Do refer to the [towards data science](https://towardsdatascience.com/train-your-machine-learning-model-150x-faster-with-cuml-69d0768a047a) article by Khuyen Tran.

### Import the libraries

In [None]:
import pandas as pd
import numpy as np
import os
import re
import gc
import transformers
import torch
import torch.nn as nn
import seaborn as sns
from tqdm import tqdm
import matplotlib.pyplot as plt
from sklearn.metrics import confusion_matrix
from sklearn.metrics import classification_report
from transformers import BertModel
from transformers import AutoModel, AutoTokenizer
from torch.utils.data import Dataset, DataLoader
from sklearn.metrics import accuracy_score

### Configuration Class

In [None]:
class CFG:
    max_len = 64
    model_name = '../input/bertforpatents/bert-for-patents'
    batch_size = 32
    device = 'cuda'

### Read the data

The dataset contains three features.
* Anchor text
* Target text
* Context code

Relace context code with the actual context text using the Cooperative Patent Classification Codes dataset. This dataset has the mapping of codes to the context.
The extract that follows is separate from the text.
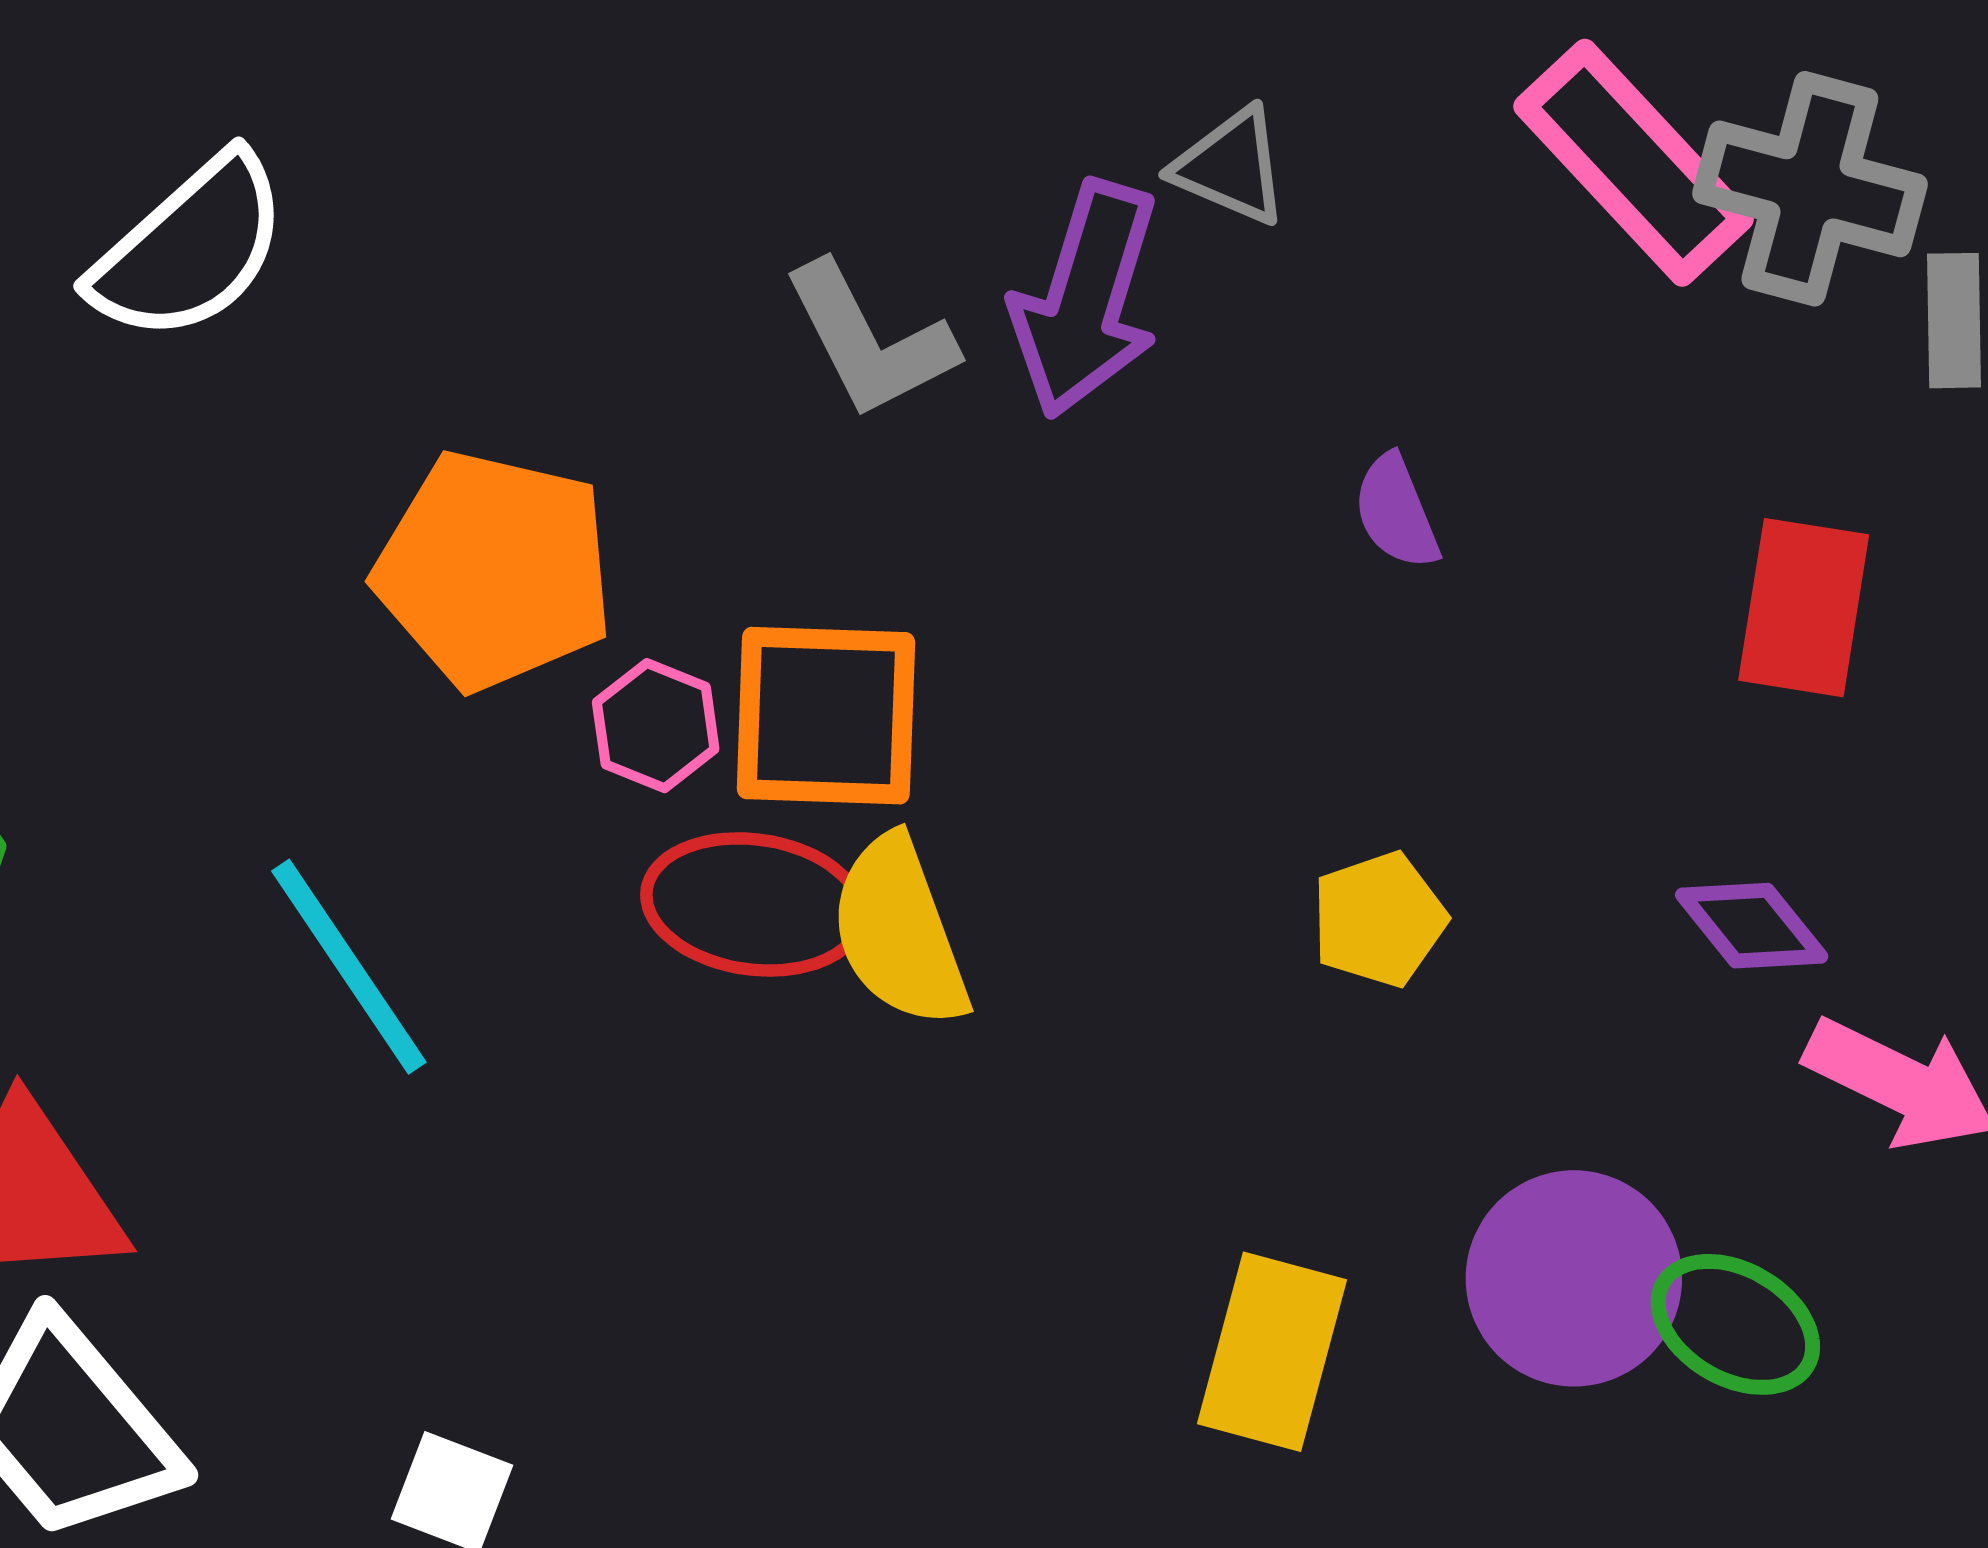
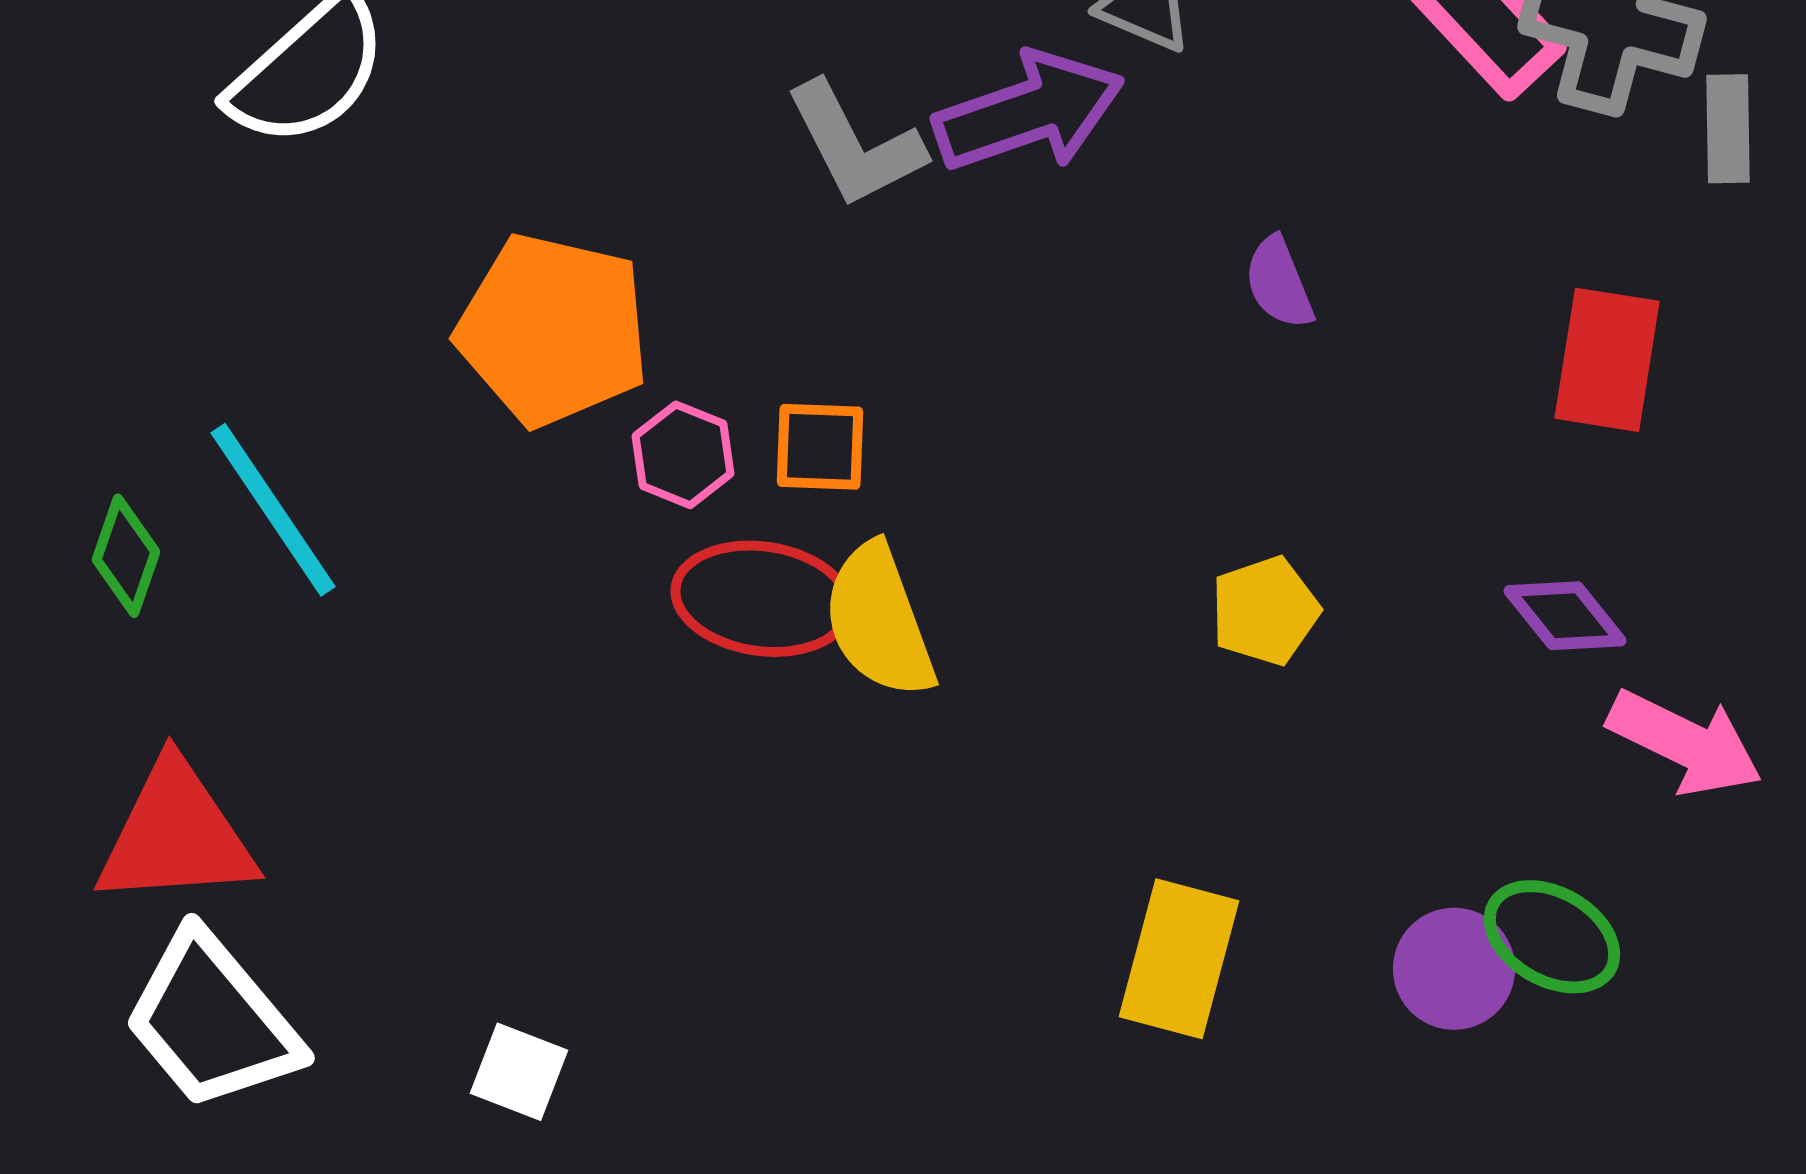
purple arrow: (1086, 299) -> (1029, 112), turned -126
orange square: (826, 716) -> (820, 447), size x0.6
cyan line: (349, 967) -> (273, 510), moved
purple circle: (1574, 1278) -> (1454, 969), moved, size x0.7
For instance **A01** could refer to any of **AGRICULTURE, FORESTRY, ANIMAL HUSBANDRY, HUNTING, TRAPPING, FISHING**.

In [None]:
train=pd.read_csv('/kaggle/input/us-patent-phrase-to-phrase-matching/train.csv')
test=pd.read_csv('/kaggle/input/us-patent-phrase-to-phrase-matching/test.csv')
submission=pd.read_csv('/kaggle/input/us-patent-phrase-to-phrase-matching/sample_submission.csv')

In [None]:
cpc_codes = pd.read_csv("/kaggle/input/cpc-codes/titles.csv")
cpc_codes = cpc_codes.rename(columns = {"code" : "context"})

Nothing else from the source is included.